L'Explication Prémisse
Cet article s'applique quand la salariée (ou le foyer) a déjà la charge d'au moins deux enfants ou a déjà eu au moins deux enfants viables : le congé de maternité démarre alors 8 semaines avant la date présumée d'accouchement et se prolonge 18 semaines après. La salariée peut, à sa demande et si le professionnel de santé le confirme favorablement, raccourcir la période prénatale jusqu'à 3 semaines : les semaines ôtées avant la naissance sont ajoutées après. Si elle avait reporté une partie du congé après la naissance mais qu'on lui prescrit un arrêt de travail avant la date présumée, ce report est annulé et le congé court à partir du premier jour d'arrêt (la période reportée est diminuée d'autant). À l'inverse, la période prénatale de 8 semaines peut être allongée jusqu'à 2 semaines (avec effet inverse sur la période postnatale).

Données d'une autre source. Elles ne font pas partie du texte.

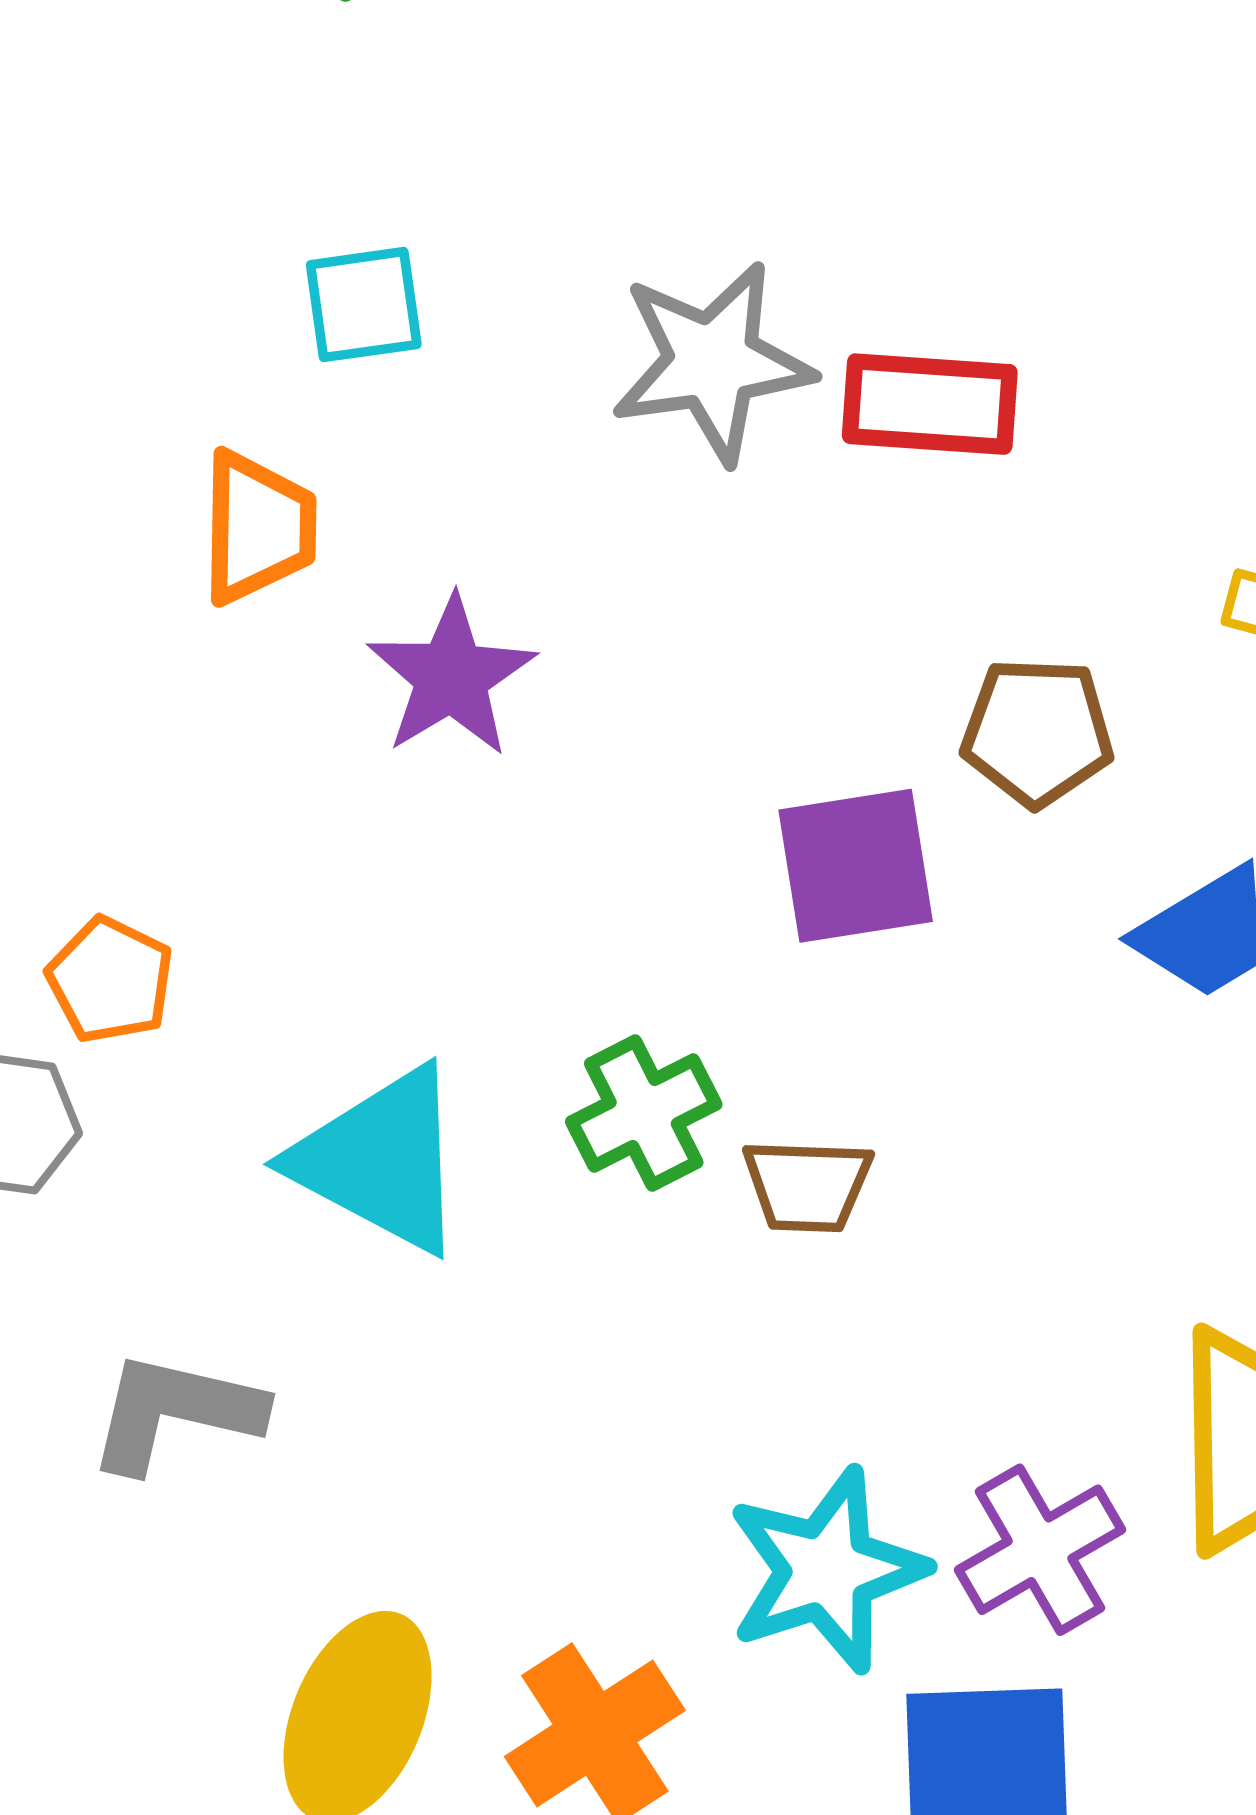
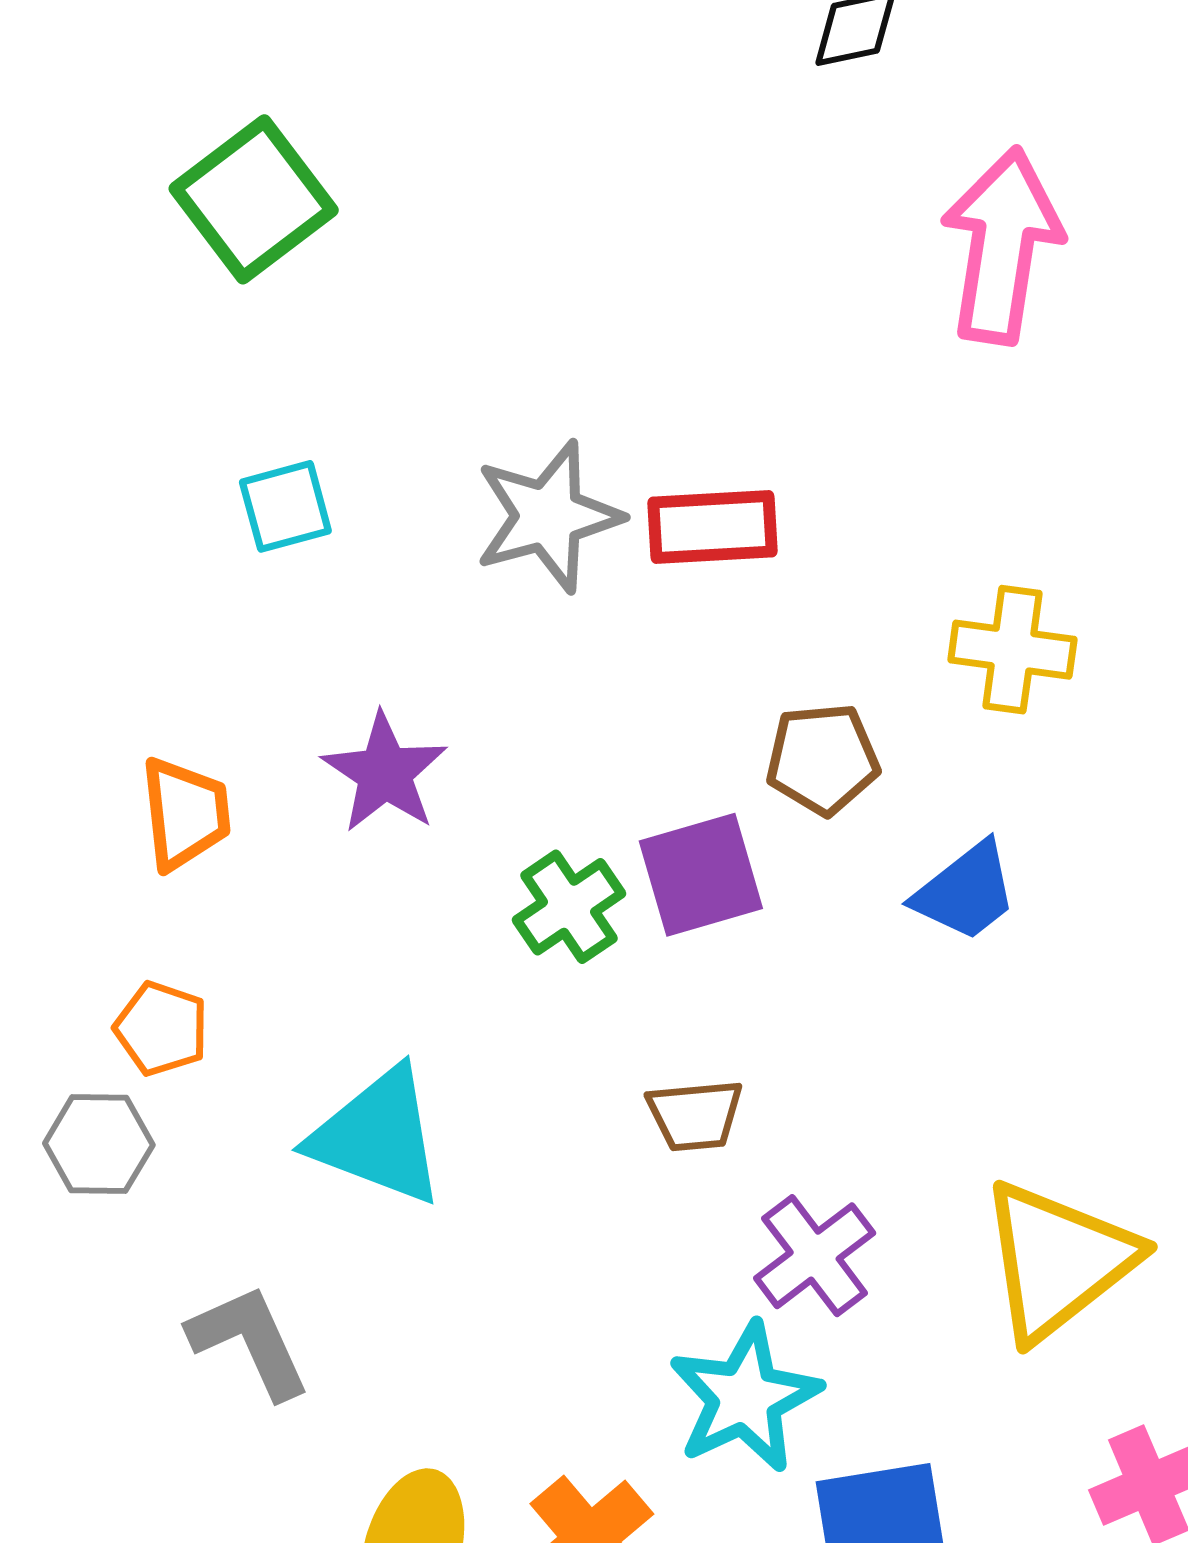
orange trapezoid: (258, 527) -> (185, 813), moved
green cross: (644, 1113) -> (569, 907), moved
gray L-shape: (175, 1412) -> (249, 1341), turned 60
purple cross: (1040, 1550) -> (815, 1256), moved

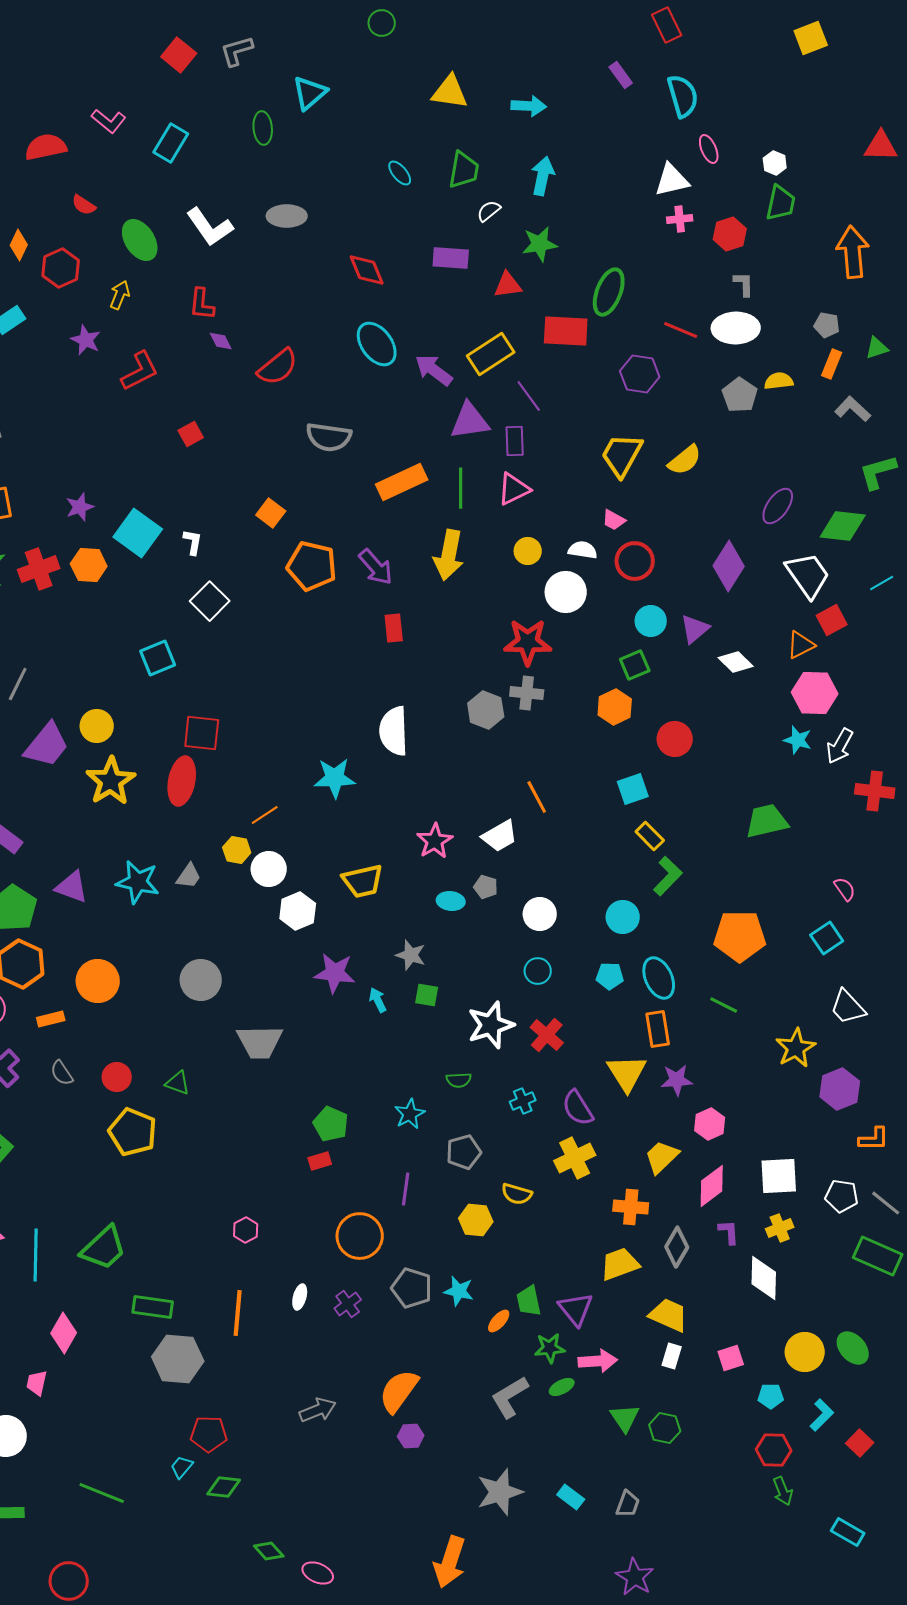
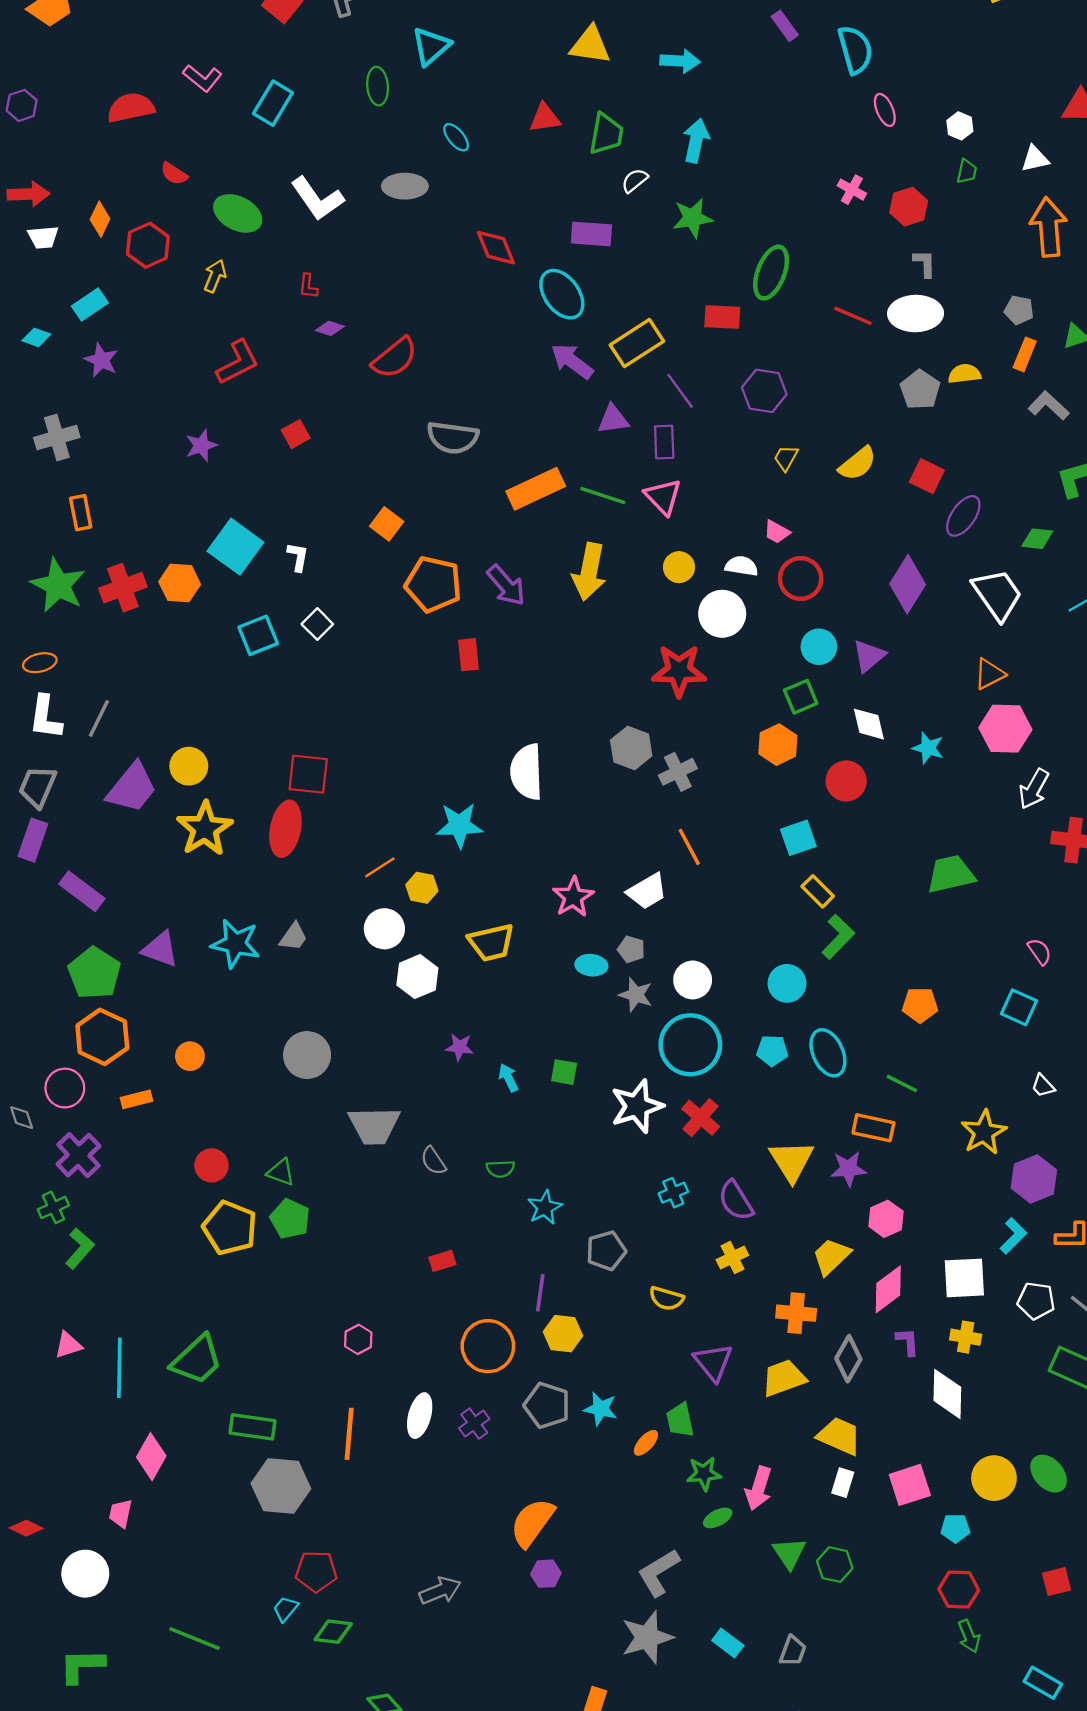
cyan ellipse: (400, 173) -> (456, 137), moved
white triangle: (672, 180) -> (1035, 159), moved, size x0.7
green trapezoid: (781, 203) -> (967, 171), size x0.6
pink cross: (680, 219) -> (852, 190), turned 35
green ellipse: (140, 240) -> (238, 213), turned -30
red triangle: (508, 285) -> (545, 118), moved
red L-shape: (202, 304) -> (308, 286), size x0.7
red rectangle: (566, 331) -> (722, 317), size x0.7
purple star: (86, 340) -> (101, 360), moved
purple diamond: (221, 341) -> (330, 328), turned -45
cyan ellipse: (377, 344) -> (562, 294), moved
purple hexagon: (640, 374) -> (764, 391), moved
purple triangle: (470, 421) -> (613, 419), size x0.7
yellow trapezoid: (622, 455) -> (786, 458), size x0.5
green line: (461, 488) -> (603, 495), turned -72
pink triangle: (514, 489) -> (663, 497), turned -48
purple star: (80, 507) -> (201, 445), moved
green diamond: (843, 526) -> (1037, 539), size x0.6
white square: (210, 601) -> (317, 624), size x0.7
red square: (832, 620) -> (927, 476), moved, turned -36
red rectangle: (394, 628) -> (469, 655), moved
cyan square: (158, 658) -> (258, 635), moved
white diamond: (736, 662) -> (869, 724), moved, turned 32
gray cross: (527, 693) -> (678, 772), moved, turned -32
cyan star: (798, 740) -> (928, 748), moved
yellow hexagon: (237, 850) -> (422, 888), moved
orange pentagon: (740, 936) -> (920, 1005), size x0.6
cyan square: (827, 938) -> (1019, 1007), turned -32
gray star: (411, 955) -> (636, 995), moved
cyan circle: (538, 971) -> (690, 1045), size x2.0
purple star: (335, 973) -> (459, 1047), size x0.6
orange circle: (98, 981) -> (190, 1056), size x0.6
white trapezoid: (848, 1007) -> (1043, 1086), size x0.6
orange rectangle: (658, 1029) -> (873, 1128), moved, turned -69
gray semicircle: (62, 1073) -> (433, 1161), moved
green semicircle: (459, 1080) -> (500, 1169), moved
green pentagon: (331, 1124) -> (290, 1219), moved
yellow cross: (575, 1158) -> (732, 1257), size x0.7
yellow hexagon: (476, 1220) -> (563, 1334), moved
yellow cross: (780, 1228) -> (966, 1337), turned 32
white ellipse: (300, 1297) -> (420, 1416), size x1.5
purple triangle: (576, 1309) -> (713, 1362), moved
pink square: (731, 1358) -> (910, 1485), size x1.4
pink arrow: (598, 1361) -> (759, 1488), turned 111
gray L-shape: (510, 1397) -> (658, 1573), moved
gray arrow: (318, 1410) -> (440, 1591), moved
cyan L-shape: (822, 1415) -> (1013, 1236), moved
red square: (860, 1443) -> (1057, 1582), turned 32

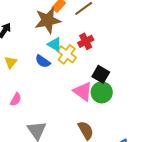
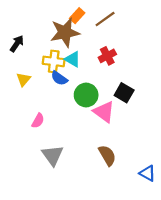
yellow cross: (67, 54) -> (54, 61), moved, turned -30
green circle: (102, 92) -> (86, 95), moved
pink semicircle: (16, 99) -> (38, 121), moved

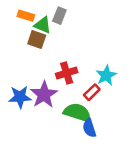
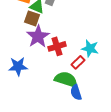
cyan star: (106, 75) -> (90, 48), turned -30
purple star: (44, 95) -> (38, 36), moved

Mme Martin attend son troisième enfant. Date présumée : 1er septembre. Situation normale (article L1225-19) : congé du 1er juillet (8 semaines avant) au 7 janvier (18 semaines après). Option de réduction : Mme Martin demande et obtient l'avis favorable de sa sage‑femme pour travailler 3 semaines de plus avant l'accouchement : son congé prénatal devient 5 semaines avant la date présumée et la période postnatale passe à 21 semaines après la naissance. Report annulé par arrêt : Mme Martin avait accepté de reporter 2 semaines de congé après la naissance; quatre semaines avant le terme, son médecin la met en arrêt maladie. Le report est annulé, le congé est calculé à partir du premier jour d'arrêt et la portion reportée est réduite d'autant. Augmentation prénatale : en cas de pathologie liée à la grossesse, le médecin ajoute 2 semaines prénatales (10 semaines avant) ; la période postnatale est alors réduite de 2 semaines (16 semaines après).
- Condition d’application : la salariée ou le foyer doit déjà assumer la charge d’au moins deux enfants, ou la salariée doit compter au moins deux enfants nés viables.
- Durée standard spécifique : congé de maternité = 8 semaines avant la date présumée + 18 semaines après.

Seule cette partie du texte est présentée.